═══ DATA IN THIS EXERCISE

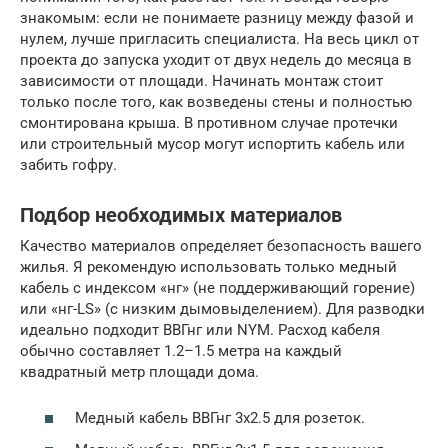
знакомым: если не понимаете разницу между фазой и
нулем, лучше пригласить специалиста. На весь цикл от
проекта до запуска уходит от двух недель до месяца в
зависимости от площади. Начинать монтаж стоит
только после того, как возведены стены и полностью
смонтирована крыша. В противном случае протечки
или строительный мусор могут испортить кабель или
забить гофру.
Подбор необходимых материалов
Качество материалов определяет безопасность вашего
жилья. Я рекомендую использовать только медный
кабель с индексом «нг» (не поддерживающий горение)
или «нг-LS» (с низким дымовыделением). Для разводки
идеально подходит ВВГнг или NYM. Расход кабеля
обычно составляет 1.2–1.5 метра на каждый
квадратный метр площади дома.
Медный кабель ВВГнг 3х2.5 для розеток.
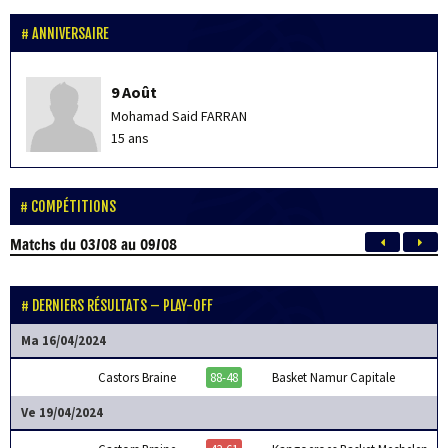
ANNIVERSAIRE
9 Août
Mohamad Said FARRAN
15 ans
COMPÉTITIONS
Matchs
du 03/08 au 09/08
DERNIERS RÉSULTATS – PLAY-OFF
Ma 16/04/2024
Castors Braine
88-48
Basket Namur Capitale
Ve 19/04/2024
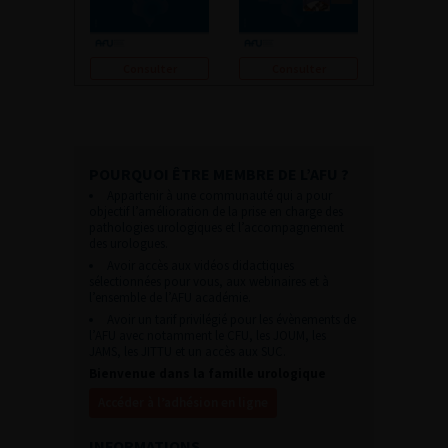
Consulter
Consulter
POURQUOI ÊTRE MEMBRE DE L’AFU ?
Appartenir à une communauté qui a pour
objectif l’amélioration de la prise en charge des
pathologies urologiques et l’accompagnement
des urologues.
Avoir accès aux vidéos didactiques
sélectionnées pour vous, aux webinaires et à
l’ensemble de l’AFU académie.
Avoir un tarif privilégié pour les évènements de
l’AFU avec notamment le CFU, les JOUM, les
JAMS, les JITTU et un accès aux SUC.
Bienvenue dans la famille urologique
Accéder à l’adhésion en ligne
INFORMATIONS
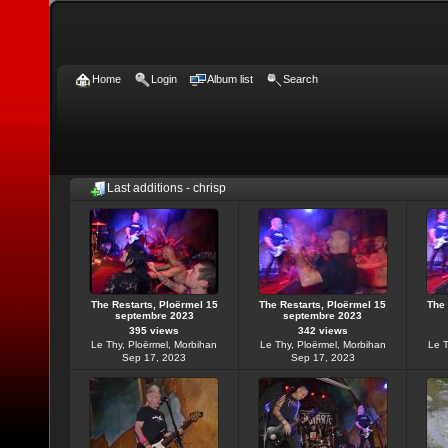
Home
Login
Album list
Search
Last additions - chrisp
The Restarts, Ploërmel 15
The Restarts, Ploërmel 15
The 
septembre 2023
septembre 2023
395 views
342 views
Le Thy, Ploërmel, Morbihan
Le Thy, Ploërmel, Morbihan
Le T
Sep 17, 2023
Sep 17, 2023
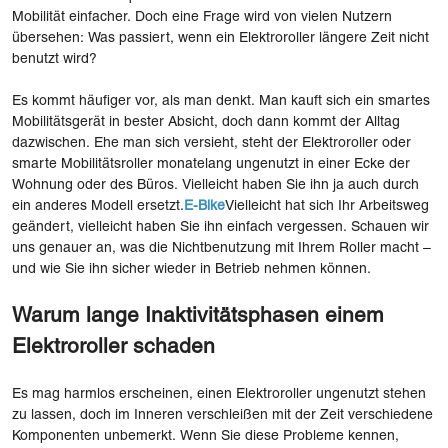
Mobilität einfacher. Doch eine Frage wird von vielen Nutzern
übersehen: Was passiert, wenn ein Elektroroller längere Zeit nicht
benutzt wird?
Es kommt häufiger vor, als man denkt. Man kauft sich ein smartes
Mobilitätsgerät in bester Absicht, doch dann kommt der Alltag
dazwischen. Ehe man sich versieht, steht der Elektroroller oder
smarte Mobilitätsroller monatelang ungenutzt in einer Ecke der
Wohnung oder des Büros. Vielleicht haben Sie ihn ja auch durch
ein anderes Modell ersetzt.
E-Bike
Vielleicht hat sich Ihr Arbeitsweg
geändert, vielleicht haben Sie ihn einfach vergessen. Schauen wir
uns genauer an, was die Nichtbenutzung mit Ihrem Roller macht –
und wie Sie ihn sicher wieder in Betrieb nehmen können.
Warum lange Inaktivitätsphasen einem
Elektroroller schaden
Es mag harmlos erscheinen, einen Elektroroller ungenutzt stehen
zu lassen, doch im Inneren verschleißen mit der Zeit verschiedene
Komponenten unbemerkt. Wenn Sie diese Probleme kennen,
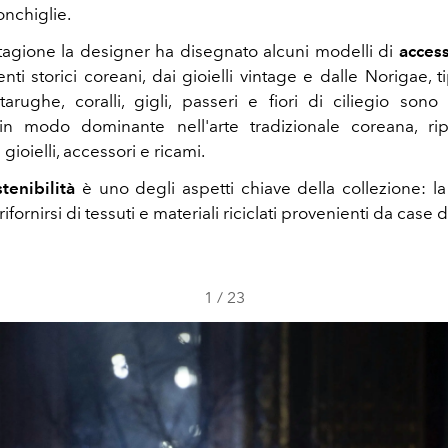
conchiglie.
tagione la designer ha disegnato alcuni modelli di
access
nti storici coreani, dai gioielli vintage e dalle Norigae, 
rtarughe, coralli, gigli, passeri e fiori di ciliegio sono
n modo dominante nell'arte tradizionale coreana, ripr
gioielli, accessori e ricami.
tenibilità
è uno degli aspetti chiave della collezione: l
ifornirsi di tessuti e materiali riciclati provenienti da case 
1
/
23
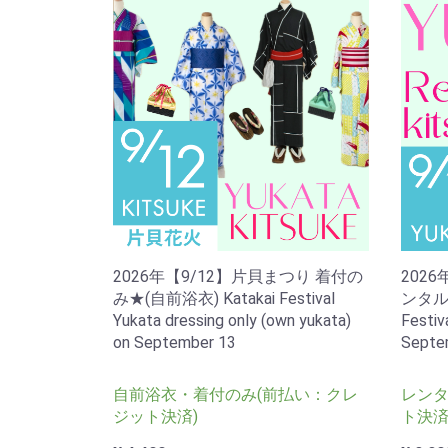
2026年【9/12】片貝まつり 着付の
202
み★(自前浴衣) Katakai Festival
ンタル・
Yukata dressing only (own yukata)
Festiv
on September 13
Septe
自前浴衣・着付のみ(前払い：クレ
レンタ
ジット決済)
ト決済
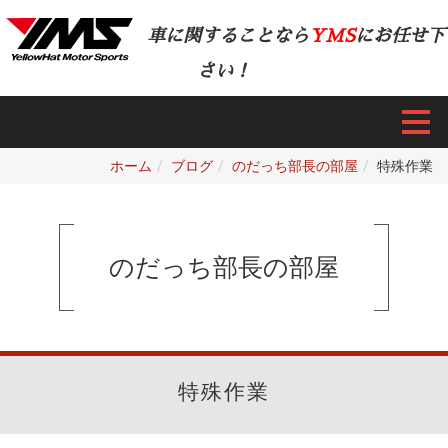
車に関することなら
YMS
にお任せ下
さい！
ホーム
ブログ
のだっち部長の部屋
特殊作業
のだっち部長の部屋
特殊作業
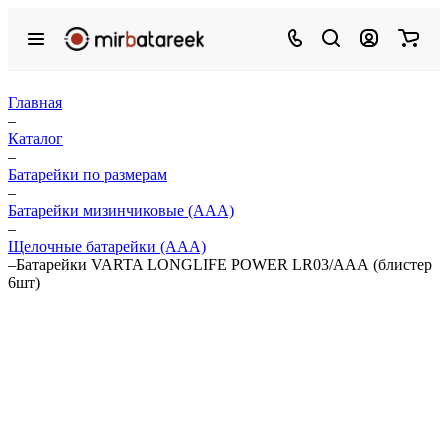
Главная
–
Каталог
–
Батарейки по размерам
–
Батарейки мизинчиковые (ААА)
–
Щелочные батарейки (ААА)
–
Батарейки VARTA LONGLIFE POWER LR03/ААА (блистер
6шт)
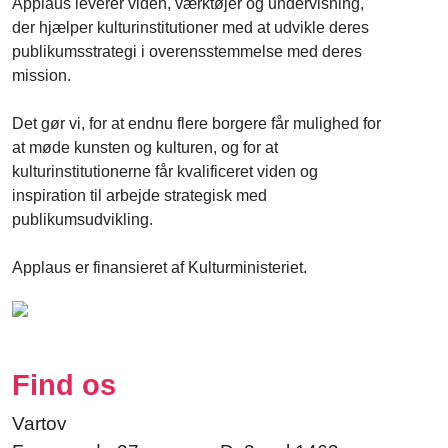
Applaus leverer viden, værktøjer og undervisning,
der hjælper kulturinstitutioner med at udvikle deres
publikumsstrategi i overensstemmelse med deres
mission.
Det gør vi, for at endnu flere borgere får mulighed for
at møde kunsten og kulturen, og for at
kulturinstitutionerne får kvalificeret viden og
inspiration til arbejde strategisk med
publikumsudvikling.
Applaus er finansieret af Kulturministeriet.
Find os
Vartov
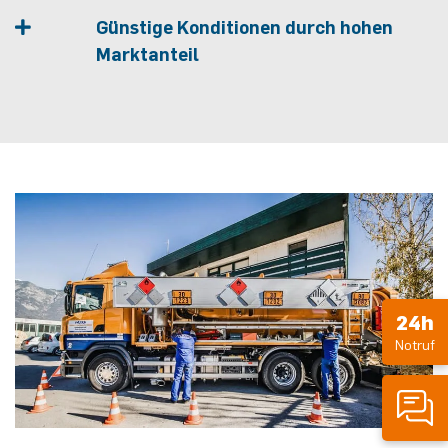
Günstige Konditionen durch hohen
Marktanteil
24h
Notruf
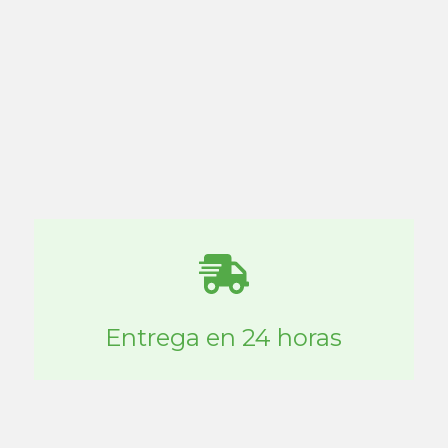
Entrega en 24 horas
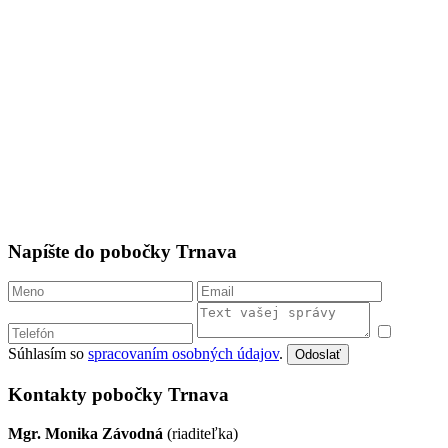
Napíšte do pobočky Trnava
Súhlasím so
spracovaním osobných údajov
.
Odoslať
Kontakty pobočky Trnava
Mgr. Monika Závodná
(riaditeľka)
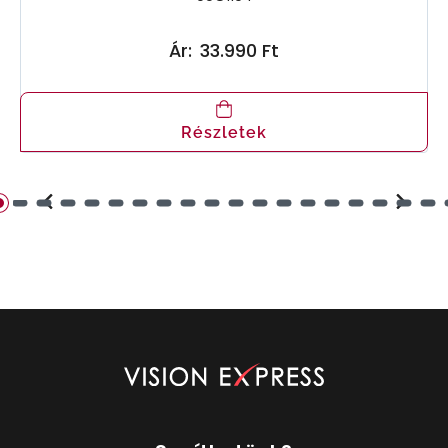
Ár:
33.990 Ft
Részletek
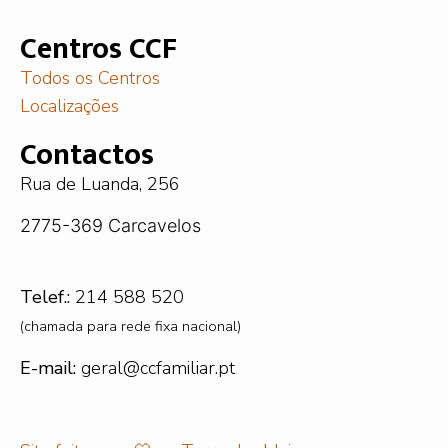
Centros CCF
Todos os Centros
Localizações
Contactos
Rua de Luanda, 256
2775-369 Carcavelos
Telef.:
214 588 520
(chamada para rede fixa nacional)
E-mail:
geral@ccfamiliar.pt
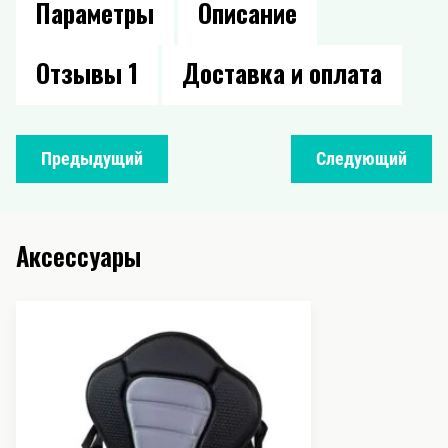
Параметры
Описание
Отзывы
1
Доставка и оплата
Предыдущий
Следующий
Аксессуары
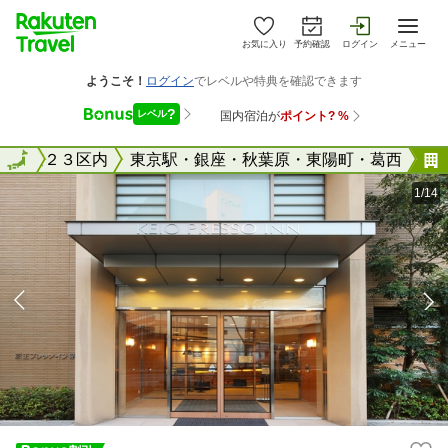
お気に入り
予約確認
ログイン
メニュー
東京２３区内
全国
東京駅・銀座・秋葉原・東陽町・葛西
1/14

══════

◆ TASK OBJECTIVE
Among the records, find each line where the word "кабель" occurs, and copy it.

◆ RESPONSE TO THIS TASK
или строительный мусор могут испортить кабель или
кабель с индексом «нг» (не поддерживающий горение)
Медный кабель ВВГнг 3х2.5 для розеток.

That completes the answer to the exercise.